Start of Input records

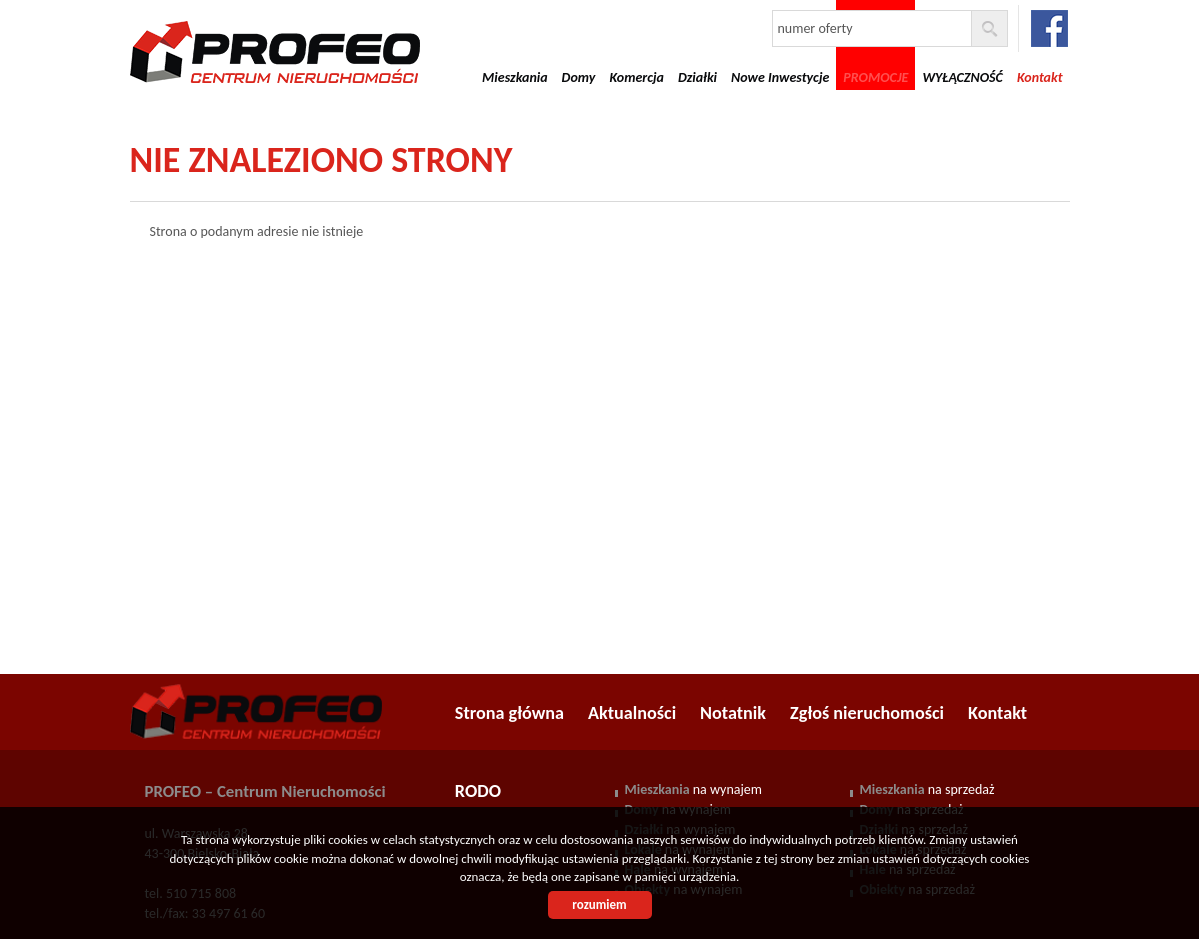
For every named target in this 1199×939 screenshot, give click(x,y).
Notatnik (733, 713)
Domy (579, 77)
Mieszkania (515, 77)
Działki (697, 77)
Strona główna (509, 713)
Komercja (636, 77)
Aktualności (632, 713)
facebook (1049, 28)
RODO (478, 791)
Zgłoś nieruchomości (867, 713)
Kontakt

End of Input records

Starting with the first line of the material above and ending with the line that holds "RODO (478, 791)", write out those lines exactly, without pictures.

● Response to this exercise
For every named target in this 1199×939 screenshot, give click(x,y).
Notatnik (733, 713)
Domy (579, 77)
Mieszkania (515, 77)
Działki (697, 77)
Strona główna (509, 713)
Komercja (636, 77)
Aktualności (632, 713)
facebook (1049, 28)
RODO (478, 791)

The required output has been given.